On appeal, the Appellate Division, although sustaining the jury verdict, held that the inclusion of separate counts for two types of bets was “unnecessarily duplicitous.” 97 N. J. Super. 28 (App. Div. 1967). It therefore reversed the eight convictions for bookmaking on baseball games.

We granted the State’s petition for certification. 50 N. J. 408 (1967).1

The question is whether N. J. 8. 2A :112-3 permitted convictions both for bookmaking on horse races and for bookmaking on baseball games. The issue of multiple statutory *235offenses may properly be viewed in this instance as one of statutory interpretation. Gore v. United States, 357 U. S. 386, 78 S. Ct. 1280, 2 L. Ed. 2d 1405 (1958); Note, 65 Yale L. J. 339, 363 — 64 (1956). The statute provides:

“Any person who, habitually or otherwise, buys or sells what is commonly known as a pool, or any intesest or share therein, or makes or takes what is commonly known as a book, upon the running, pacing or trotting, either within or without this state, of any horse, mare or gelding, or conducts the practices commonly known as bookmaking or pool selling, or keeps a place to which persons may resort for engaging-in any such practices, or for betting upon the event of any horse race or other race or contest, either within or without this state, or for gambling in any form, is guilty of a misdemeanor, and shall be punished by a fine of not less than $1,000 nor more than $5,000, or by imprisonment in the state prison for not less than 1 year nor more than 5 years, or both.”

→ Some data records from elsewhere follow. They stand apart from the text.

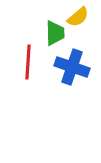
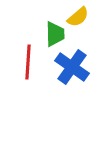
green trapezoid: moved 1 px down
blue cross: rotated 16 degrees clockwise
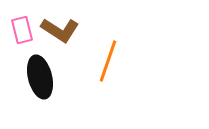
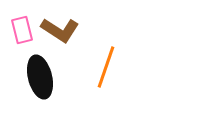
orange line: moved 2 px left, 6 px down
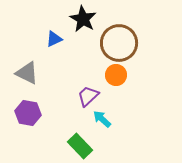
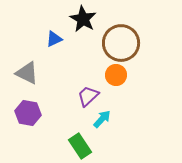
brown circle: moved 2 px right
cyan arrow: rotated 90 degrees clockwise
green rectangle: rotated 10 degrees clockwise
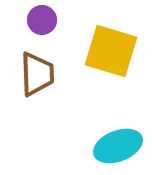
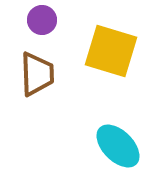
cyan ellipse: rotated 66 degrees clockwise
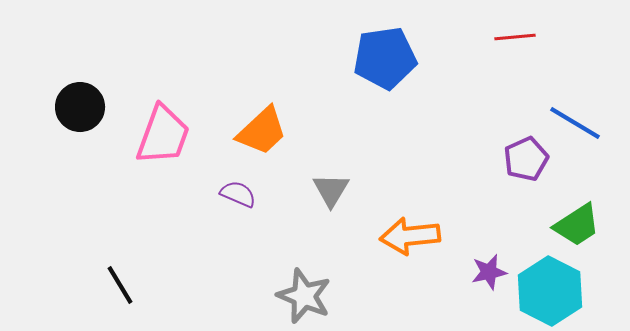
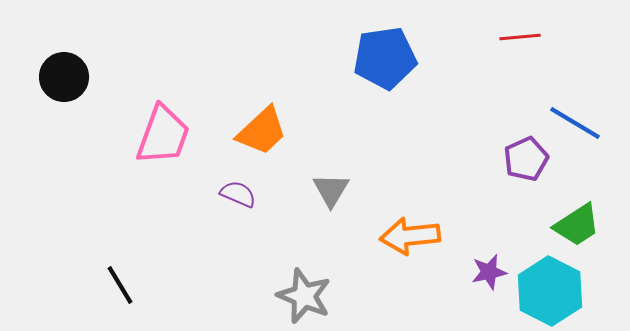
red line: moved 5 px right
black circle: moved 16 px left, 30 px up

' There is no question that the Legislature could proscribe two or more separate and distinct criminal acts within the same statute. IV Wharton’s Criminal Law and Procedure, § 1778, p. 630 (1957); cf. R. S. 24:18-4; State v. McDonald, 92 N. J. Super. 448 (App. Div. 1966). The Appellate Division concedes that N. J. S. 2A :112-3 is set forth in the disjunctive in that violations “may consist of acts of bookmaking on either horse racing or any other contest.” 97 N. J. Super., at p. 34. On that point there can be no dispute. State v. Fiorello, 36 N. J. 80 (1961), certiorari denied 368 U. S. 967, 82 S. Ct. 439, 7 L. Ed. 2d 396 (1962); cf. State v. Mazzarella, 236 A. 2d 446 (R. I. 1967).

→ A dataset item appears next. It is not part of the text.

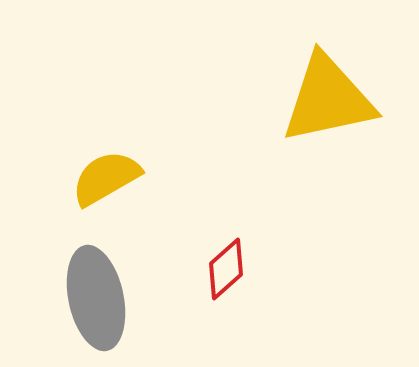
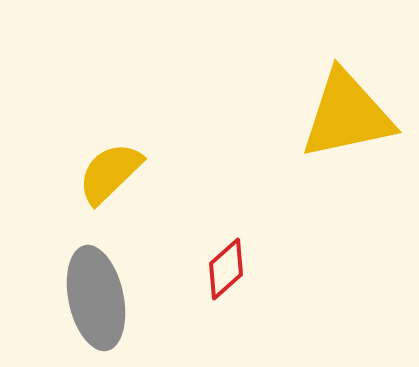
yellow triangle: moved 19 px right, 16 px down
yellow semicircle: moved 4 px right, 5 px up; rotated 14 degrees counterclockwise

We disagree, however, with the Appellate Division’s further conclusion that where, as here, the violations involved the taking of bets on more than one type of event, a separate count would not lie for each type of conduct. The defendants engaged in two different types of bookmaking, each of which was proscribed and made punishable by N. J. S. 2A :112-3. The State must be allowed to proceed against defendants on the. basis of the separate and distinct offenses set out by the Legislature.

*236Of course, judges must exercise careful, common sense discretion in imposing punishment for these multiple offenses in order to ensure that the pyramiding of sentences does not offend notions of fairness or cruel and unusual punishment. See generally ABA Project on Minimum Standards for Criminal Justice, “Standards Relating to Appellate Review of Sentences,” § 3.4 (Tent. Draft, April 1967). In the case at hand, the imposition of a fine and concurrent 1 — 3 year sentences did not exceed a proper exercise of the discretion required. As the sentencing discretion was properly implemented here, we see no reason to disturb the determination of the trial court.

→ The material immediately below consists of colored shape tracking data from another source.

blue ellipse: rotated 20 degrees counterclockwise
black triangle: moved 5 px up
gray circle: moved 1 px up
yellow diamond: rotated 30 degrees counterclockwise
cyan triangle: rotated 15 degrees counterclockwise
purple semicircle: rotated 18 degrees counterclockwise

The judgment of the Appellate Division is modified and the judgment of the trial court reinstated.

Proctor, J., concurs in result.

We also directed the parties to argue the question of “whether each day of bookmaking constitutes a separate crime.” 50 N. J. 408 (1967). However, upon consideration of the question, we find it unnecessary to disturb the decision of the Appellate Division that N. J. S. 2A :112-3 permits prosecution for separate days of bookmaking. State v. Bogen, 13 N. J. 137, 139 (1953). We need not say whether more than one offense may be found in a single day’s bookmaking on one type of sporting event.